The example code is filled with comments so you can understand how to setup and make measurements with the ADC. By default the example sketch is configured to make voltage measurements using ADC measurement pins AIN6 and AIN7 and the ADC's 2.5V internal voltage reference. The measurements are printed out via the Arduino Serial monitor (through the USB C cable). The measurements are also set over Bluetooth (BLE) using the UART service. The Bluetooth communication is handled via a local library that is in the example sketch's folder. You can connect to the AIPL with a smart device application that is able to work with Bluetooth LE's UART service to wireless read measurement data from the AIPL. Two example Android compatible Bluetooth apps that have been tested with this example sketch are "Adafruit Bluefruit LE Connect" or "Serial Bluetooth Terminal."

It is suggested that you read the next section in this guide entitled "AIoT Precision Logger's Pin / Connector / Jumper Descriptions" to understand the function of the various pins, connectors, jumpers, and switches found on the AIPL. For video tutorials and more example code that can be used with the AIPL refer to the section "Other Resources for Getting Started with the AIoT Precision Logger." This section includes a video tutorial on using the AIPL with the Arduino IoT Cloud platform. if you have any issue or questions using the AIPL go to Anabit's forum by clicking here.

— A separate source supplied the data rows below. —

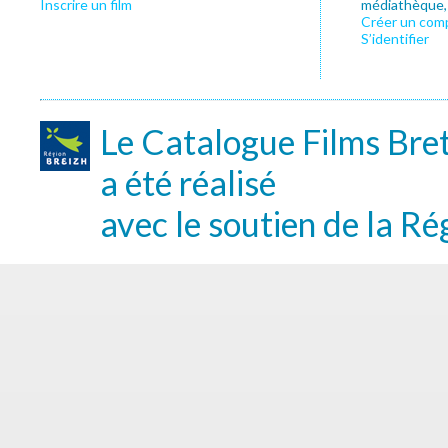
Inscrire un film
médiathèque, f
Créer un com
S’identifier
Le Catalogue Films Bre
a été réalisé
avec le soutien de la Ré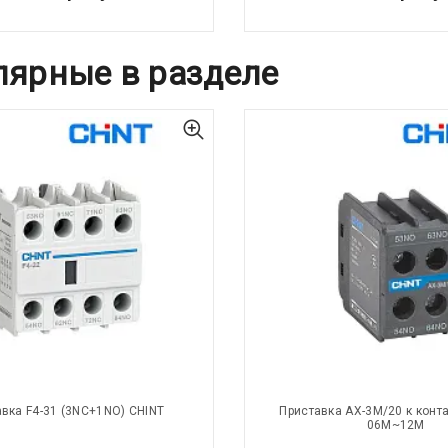
лярные в разделе
вка F4-31 (3NC+1NO) CHINT
Приставка AX-3M/20 к конта
06M~12M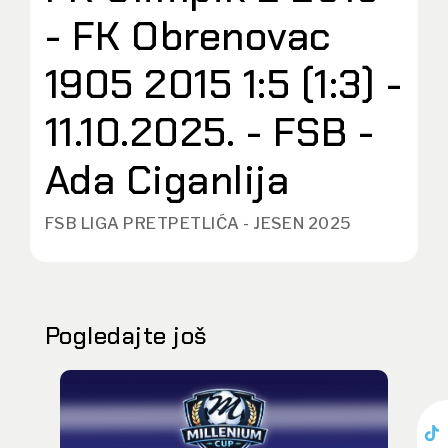
- FK Obrenovac
1905 2015 1:5 (1:3) -
11.10.2025. - FSB -
Ada Ciganlija
FSB LIGA PRETPETLIĆA - JESEN 2025
Pogledajte još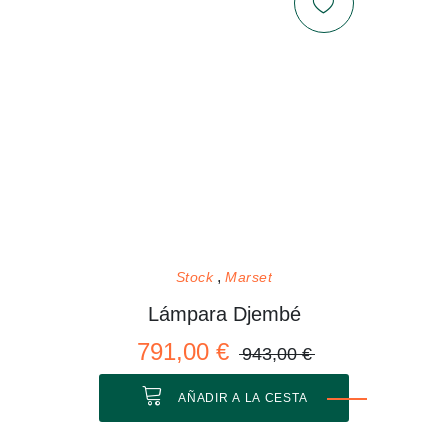
Stock
Marset
Lámpara Djembé
791,00 €
943,00 €
AÑADIR A LA CESTA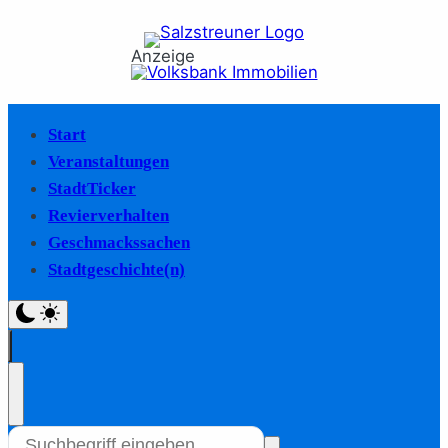
Anzeige
Start
Veranstaltungen
StadtTicker
Revierverhalten
Geschmackssachen
Stadtgeschichte(n)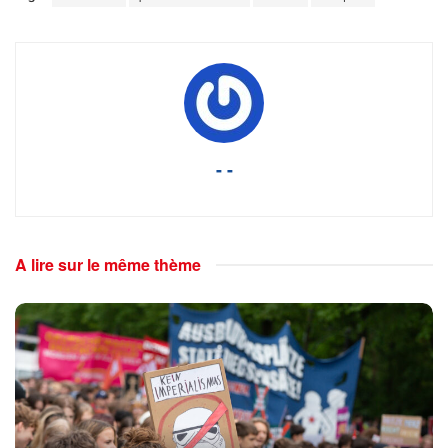
- -
A lire sur le même thème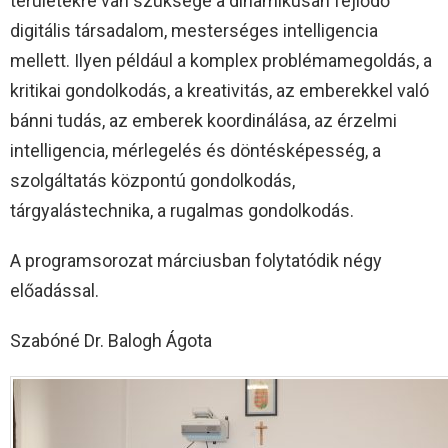
területekre van szüksége a dinamikusan fejlődő
digitális társadalom, mesterséges intelligencia
mellett. Ilyen például a komplex problémamegoldás, a
kritikai gondolkodás, a kreativitás, az emberekkel való
bánni tudás, az emberek koordinálása, az érzelmi
intelligencia, mérlegelés és döntésképesség, a
szolgáltatás központú gondolkodás,
tárgyalástechnika, a rugalmas gondolkodás.
A programsorozat márciusban folytatódik négy
előadással.
Szabóné Dr. Balogh Ágota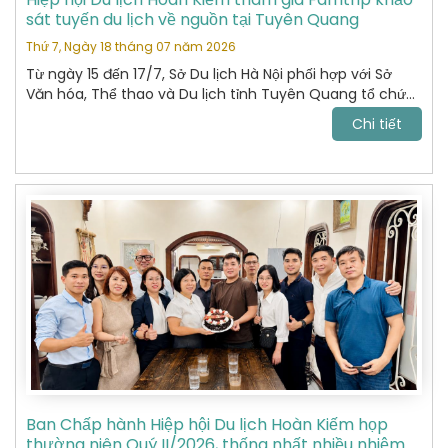
sát tuyến du lịch về nguồn tại Tuyên Quang
Thứ 7, Ngày 18 tháng 07 năm 2026
Từ ngày 15 đến 17/7, Sở Du lịch Hà Nội phối hợp với Sở
Văn hóa, Thể thao và Du lịch tỉnh Tuyên Quang tổ chức
chương trình khảo sát, xây dựng và kết nối các sản
Chi tiết
phẩm du lịch giữa hai địa phương.
Ban Chấp hành Hiệp hội Du lịch Hoàn Kiếm họp
thường niên Quý II/2026, thống nhất nhiều nhiệm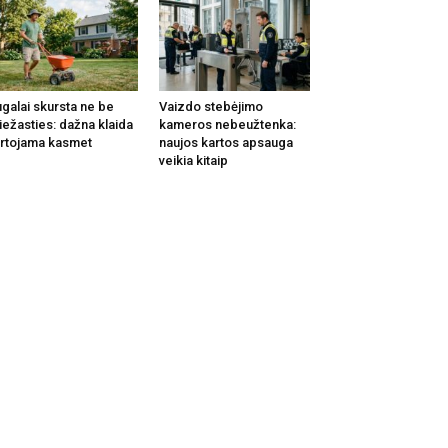
galai skursta ne be
Vaizdo stebėjimo
iežasties: dažna klaida
kameros nebeužtenka:
rtojama kasmet
naujos kartos apsauga
veikia kitaip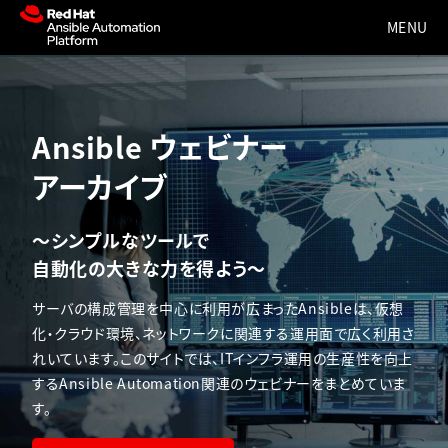
Ansible ウェビナー
アーカイブ
〜シンプルなツールで
自動化の大きな力を得よう〜
サーバの構成管理を中心に利用が広まったAnsibleは、仮想
化・クラウド環境、ネットワークに関連する運用面で広く利用さ
れいています。このサイトでは、ITインフラ運用の生産性を向上
するAnsible Automation関連のウェビナーをまとめていま
す。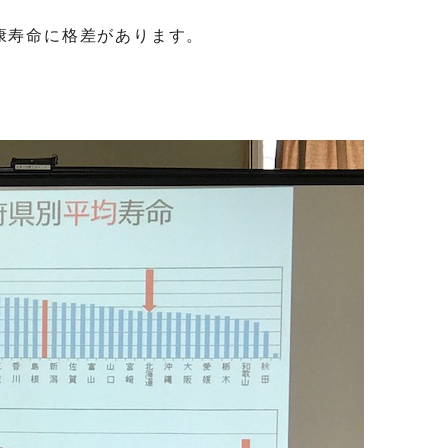
康寿命に格差があります。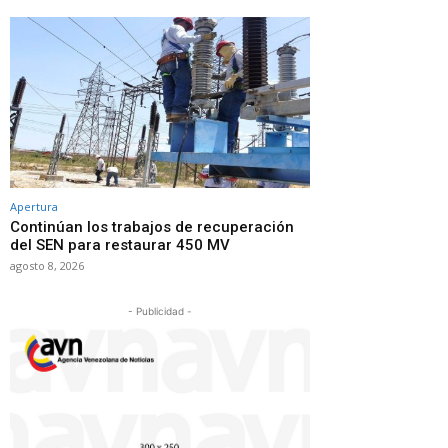
Apertura
Continúan los trabajos de recuperación
del SEN para restaurar 450 MV
agosto 8, 2026
- Publicidad -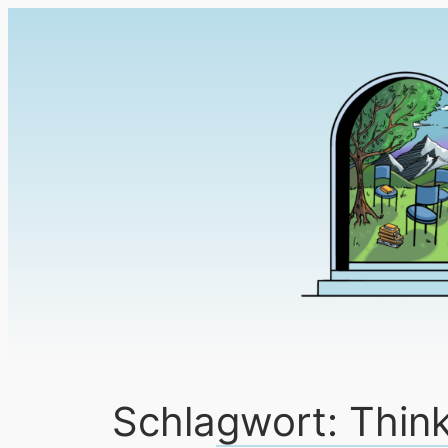
Schlagwort:
Thin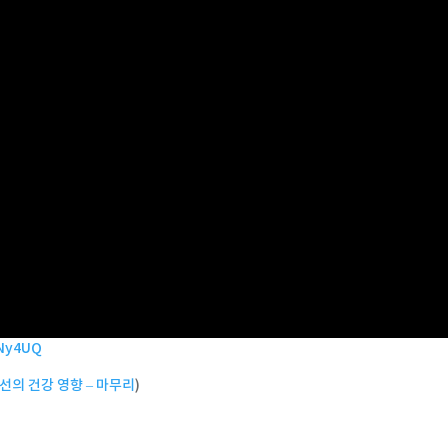
pNy4UQ
선의 건강 영향 – 마무리
)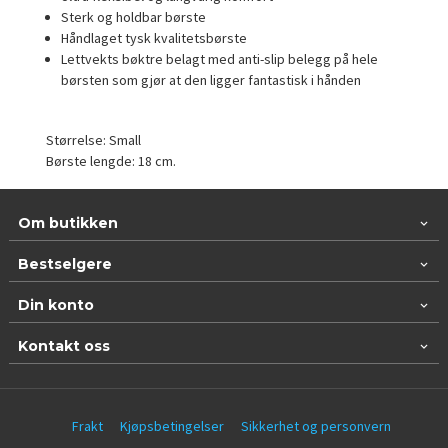
Sterk og holdbar børste
Håndlaget tysk kvalitetsbørste
Lettvekts bøktre belagt med anti-slip belegg på hele
børsten som gjør at den ligger fantastisk i hånden
Størrelse: Small
Børste lengde: 18 cm.
Om butikken
Bestselgere
Din konto
Kontakt oss
Frakt
Kjøpsbetingelser
Sikkerhet og personvern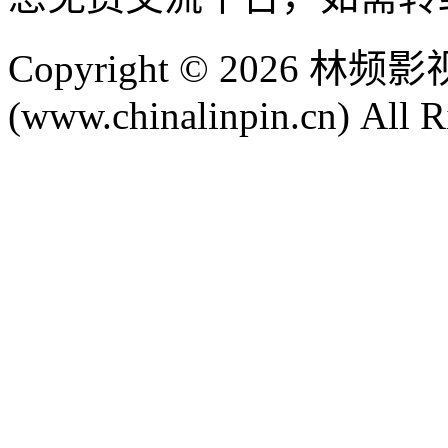
Copyright © 2026 
(www.chinalinpin.cn) All R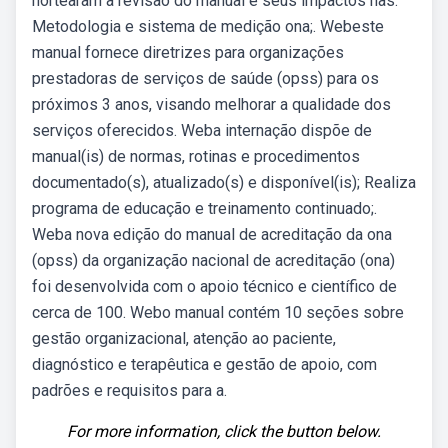
nortearam a revisão do manual e seus impactos nas.
Metodologia e sistema de medição ona;. Webeste
manual fornece diretrizes para organizações
prestadoras de serviços de saúde (opss) para os
próximos 3 anos, visando melhorar a qualidade dos
serviços oferecidos. Weba internação dispõe de
manual(is) de normas, rotinas e procedimentos
documentado(s), atualizado(s) e disponível(is); Realiza
programa de educação e treinamento continuado;.
Weba nova edição do manual de acreditação da ona
(opss) da organização nacional de acreditação (ona)
foi desenvolvida com o apoio técnico e científico de
cerca de 100. Webo manual contém 10 seções sobre
gestão organizacional, atenção ao paciente,
diagnóstico e terapêutica e gestão de apoio, com
padrões e requisitos para a.
For more information, click the button below.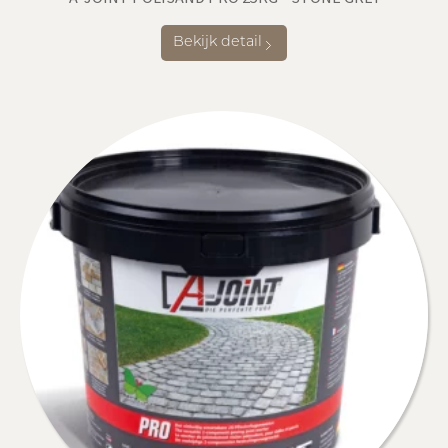
Bekijk detail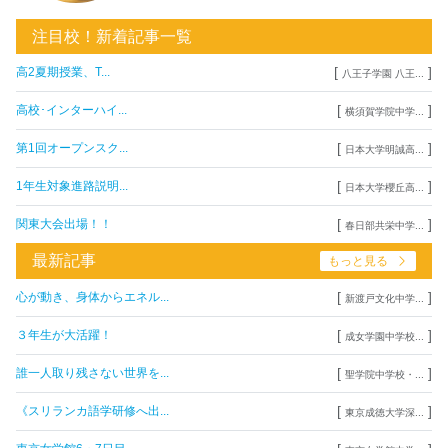
注目校！新着記事一覧
[
]
高2夏期授業、T...
八王子学園 八王...
[
]
高校･インターハイ...
横須賀学院中学...
[
]
第1回オープンスク...
日本大学明誠高...
[
]
1年生対象進路説明...
日本大学櫻丘高...
[
]
関東大会出場！！
春日部共栄中学...
最新記事
もっと見る
[
]
心が動き、身体からエネル...
新渡戸文化中学...
[
]
３年生が大活躍！
成女学園中学校...
[
]
誰一人取り残さない世界を...
聖学院中学校・...
[
]
《スリランカ語学研修へ出...
東京成徳大学深...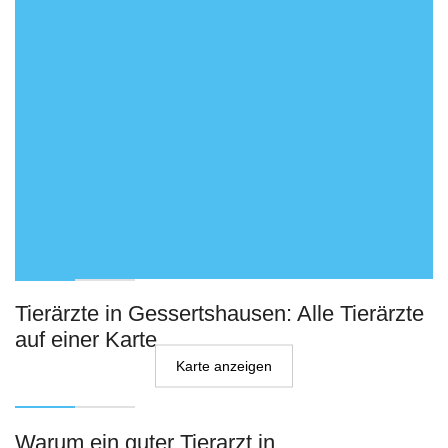
Tierärzte in Gessertshausen: Alle Tierärzte
auf einer Karte
Karte anzeigen
Warum ein guter Tierarzt in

Link to ADS126X.h library on Github: https://github.com/Molorius/ADS126X
Link to the FastLED library on Github (can also access via Arduino IDE): https://github.com/fastled/fastled
Link to AIoT Precision Logger Example Arduino Sketch: https://github.com/anabit-LLC/AIoTPrecisionLoggerExample

AIoT Precision Logger's Pin / Connector / Jumper Descriptions:

AIoT Precision Logger's front pins are 2.54mm (0.1') spaced. There are 30x total pins in the front pin header. All four mounting holes on the Logger have a 3mm diameter.

Figure 1. AIoT Precision Logger Front Pin Definitions 

  • Vin: Input power connector (5V), connects directly to the USB C connector 5V bus. Can also be used to power external circuits when USB C power is provided. Do not pull more that 200mA from this connector.
  • GND: There are 6x ground pins available on the front pin header, all tied to the same continuous ground plane of the Logger. 
  • 3V3: This pin connects to the Logger's 3.3V linear regulator. It can be used to power external circuits, but do not pull more than 200mA from the 3.3V rail.
  • RST: This pin is tied to the reset or enable on the ESP32-S3 module. It is pulled high by a 10kohm resistor. Pulling it low will put the ESP32-S3 in a reset state.
  • I2C: Connects to pins GPIO8 (SDA) and GPIO9 (SCL) on the ESP32-S3 and is meant to be used for I2C communication. These same two pins are also routed to the QWIIC connector on the Logger. 
  • SPI: Connects to SPI communication pins GPIO11(COPI), GPIO12(SCLK), and GPIO13(CIPO). These pins are connected to the Logger's 32 bit ADC SPI interface.
  • GPIO Pins: All "IO" pins on the Logger's front pin header are open ESP32-S3  GPIO pins. 

Figure 2. AIoT Precision Logger Back Pin Definitions 

The 12x 7.62mm pins on the back of the IoT AI Precision Logger are the analog measurement pins. Pins AIN0 through AINCOM map directly to the ADS126x ADC's MUX. The 12th pin is connected to the continuous ground plane. You can directly solder measurements to these pins or you can solder the screw terminal header to these pins.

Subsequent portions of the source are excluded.